The nucleotide, cADPR has been implicated as an additional Ca2+-mobilizing messenger [9, 17]. It is synthesized by ADPR-ribose cyclase enzymes, CD38 or CD157 in mammals [18, 19], which are widely distributed, pointing to a ubiquitous role of cADPR. The ability of cADPR to mobilize cytosolic Ca2+ is distinct from that of InsP3, but instead is thought to involve an action on RyRs in the ER membrane. The interaction of cADPR with RyRs to enhance Ca2+ liberation was initially demonstrated in sea urchin egg homogenates by showing the sensitivity of cADPR-mediated Ca2+ release to pharmacological inhibitors of RyRs [20], and has subsequently been studied extensively in cardiac muscle.

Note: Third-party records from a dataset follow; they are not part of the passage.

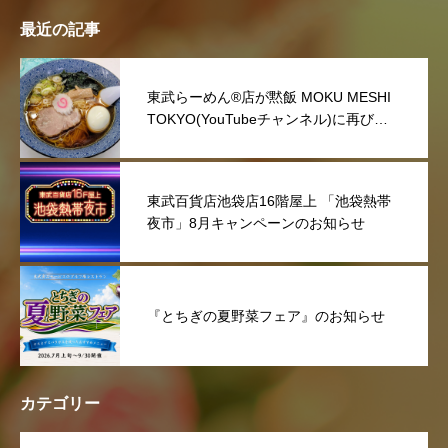
最近の記事
東武らーめん®店が黙飯 MOKU MESHI
TOKYO(YouTubeチャンネル)に再び取
り上げていただきました。
東武百貨店池袋店16階屋上 「池袋熱帯
夜市」8月キャンペーンのお知らせ
『とちぎの夏野菜フェア』のお知らせ
カテゴリー
OPEN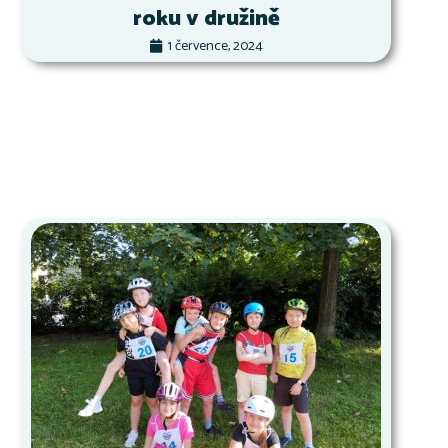
roku v družině
1 července, 2024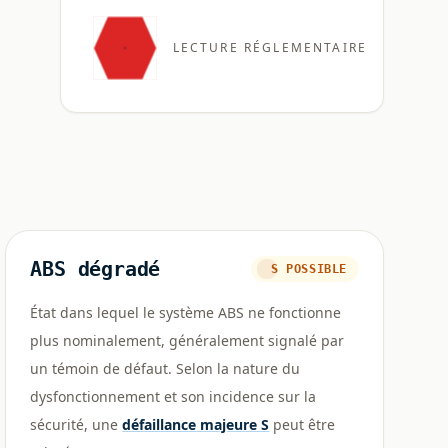
LECTURE RÉGLEMENTAIRE
ABS dégradé
S POSSIBLE
État dans lequel le système ABS ne fonctionne
plus nominalement, généralement signalé par
un témoin de défaut. Selon la nature du
dysfonctionnement et son incidence sur la
sécurité, une
défaillance majeure S
peut être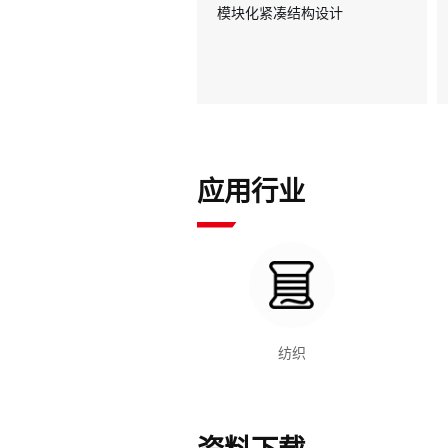
模块化紧凑结构设计
应用行业
纺织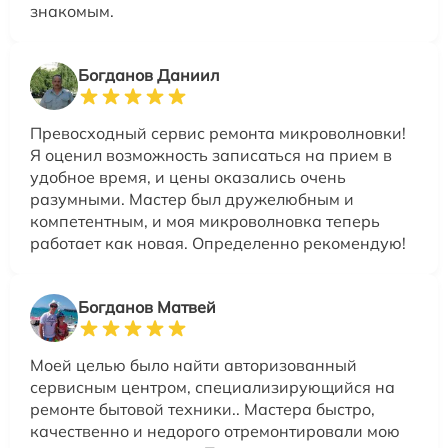
знакомым.
Богданов Даниил
Превосходный сервис ремонта микроволновки!
Я оценил возможность записаться на прием в
удобное время, и цены оказались очень
разумными. Мастер был дружелюбным и
компетентным, и моя микроволновка теперь
работает как новая. Определенно рекомендую!
Богданов Матвей
Моей целью было найти авторизованный
сервисным центром, специализирующийся на
ремонте бытовой техники.. Мастера быстро,
качественно и недорого отремонтировали мою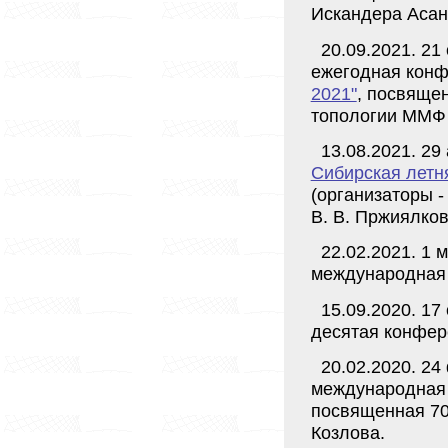
Искандера Асан
20.09.2021. 21
ежегодная кон
2021"
, посвяще
топологии ММФ
13.08.2021. 29
Сибирская летня
(организаторы -
В. В. Пржиялков
22.02.2021. 1 
международная
15.09.2020. 17
десятая конфе
20.02.2020. 2
международная
посвященная 70
Козлова.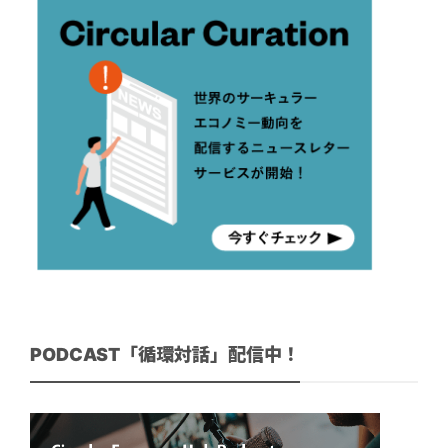
PODCAST「循環対話」配信中！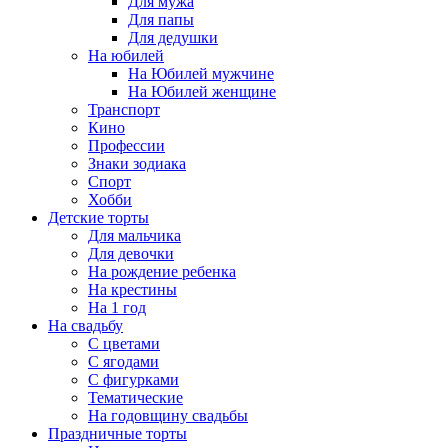
Для мужа
Для папы
Для дедушки
На юбилей
На Юбилей мужчине
На Юбилей женщине
Транспорт
Кино
Профессии
Знаки зодиака
Спорт
Хобби
Детские торты
Для мальчика
Для девочки
На рождение ребенка
На крестины
На 1 год
На свадьбу
С цветами
С ягодами
С фигурками
Тематические
На годовщину свадьбы
Праздничные торты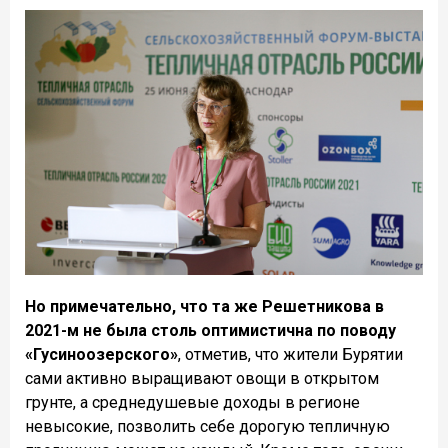
Но примечательно, что та же Решетникова в
2021-м не была столь оптимистична по поводу
«Гусиноозерского»
, отметив, что жители Бурятии
сами активно выращивают овощи в открытом
грунте, а среднедушевые доходы в регионе
невысокие, позволить себе дорогую тепличную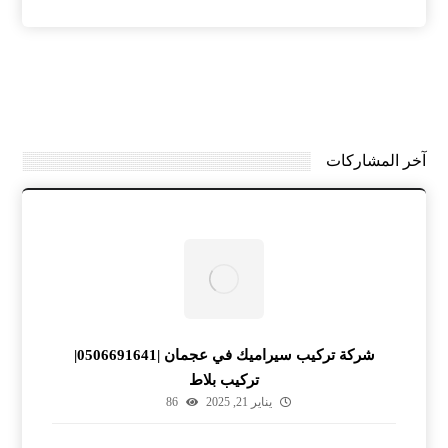
آخر المشاركات
شركة تركيب سيراميك في عجمان |0506691641|
تركيب بلاط
يناير 21, 2025
86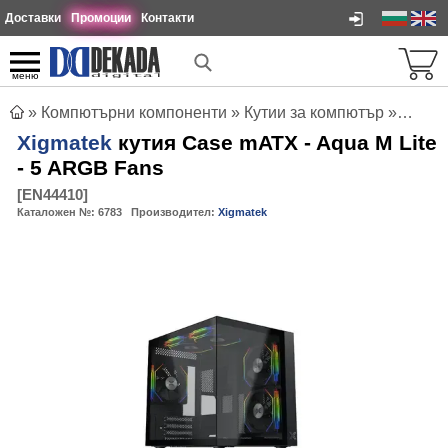
Доставки
Промоции
Контакти
меню
»
Компютърни компоненти
»
Кутии за компютър
»
Xigma
Xigmatek
кутия Case mATX - Aqua M Lite
- 5 ARGB Fans
[
EN44410
]
Каталожен №:
6783
Производител:
Xigmatek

Most studies concur that the primary target of cADPR is the RyR [2128]. However, a report by Lukyanenko showing that Ca2+ uptake by cardiac microsomes is accelerated by cADPR led to the suggestion that the enhanced Ca2+ liberation through RyR activity may also arise indirectly because increased SR Ca2+ uptake leads to an elevated SR Ca2+ content [29, 30]. This hypothesis consistent also with more recent studies [31] demonstrating a dual effect of cADPR in ventricular myocytes; that is, an initial, rapid effect to increase SR Ca2+ release by changing sensitivity of RyRs to cytosolic Ca2+ without changing SR Ca2+ content or affecting L-type Ca2+ channels, followed by a slower enhancement of SR Ca2+ levels consistent with an increased rate of Ca2+ uptake.

Studies to confirm and elucidate how cADPR may modulate SR Ca2+ uptake are obviously complicated in cell types that display RyR-mediated Ca2+ liberation. In the present study, we thus address whether cADPR exerts a specific action on SERCA by using Xenopus laevis oocytes, which express InsP3Rs but not RyRs [32]. Consistent with this, and with earlier reports [33], photorelease of cADPR failed to evoke detectable Ca2+ signals in oocytes. We then examined the effects of cADPR on the clearance of cytosolic Ca2+ transients evoked by photoreleased InsP3 and by influx through expressed plasmalemmal nicotinic acetylcholine receptors (nAChR) in response to hyperpolarizing voltage-clamped pulses. Both photoreleased cADPR and intracellular loading of a non-metabolizable cADPR analogue, 3-Deaza-cADPR [34], accelerated the decay of these cytosolic Ca2+ transients. Moreover, this acceleration was abolished by the specific SERCA inhibitor thapsigargin [35], and was antagonized by the cADPR inhibitors 8-NH2-cADPR and 8-Br-cADPR [36]. We thus conclude that cADPR may play a physiological role in promoting SERCA activity.

2. Methods

2.1 Oocyte preparation

Xenopus laevis (purchased from Nasco International, Fort Atkinson, WI, USA) were sacrificed according to the protocols approved by the UC Irvine Institutional Animal Care and Use committee, and stage V–VI oocytes were isolated after removing ovaries. Oocytes were treated with collagenase (1 mg/ml of collagenase type A1 for 30 min) to remove enveloping cell layers and were stored in modified Barth’s solution (mM: NaCl, 88; KCl, 1; NaHCO3 2.4; MgSO4, 0.82; Ca(NO3)2, 0.33; CaCl2, 0.41; Hepes, 5; gentamicin, 1mg/ml; pH 7.4) for 1 – 5 days before use.

2.2. Expression of nAChRs

Plasmids containing cDNA clones coding for the muscle nicotinic receptor α, β, γ, and δ subunits were linearized and transcribed in vitro, and corresponding cRNAs (molar ratio 2 : 1 : 1 : 1) were mixed to a final concentration of 0.1–1 mg/ml and injected (50 nl) into oocytes. Oocytes were maintained at 16 °C for 1–3 days to express nACh-Rs in the plasma membrane. Expression level was monitored using a voltage clamp to measure current in response to 100 – 500 nM ACh: oocytes showing currents >1 μA at −80 mV were selected for experiments.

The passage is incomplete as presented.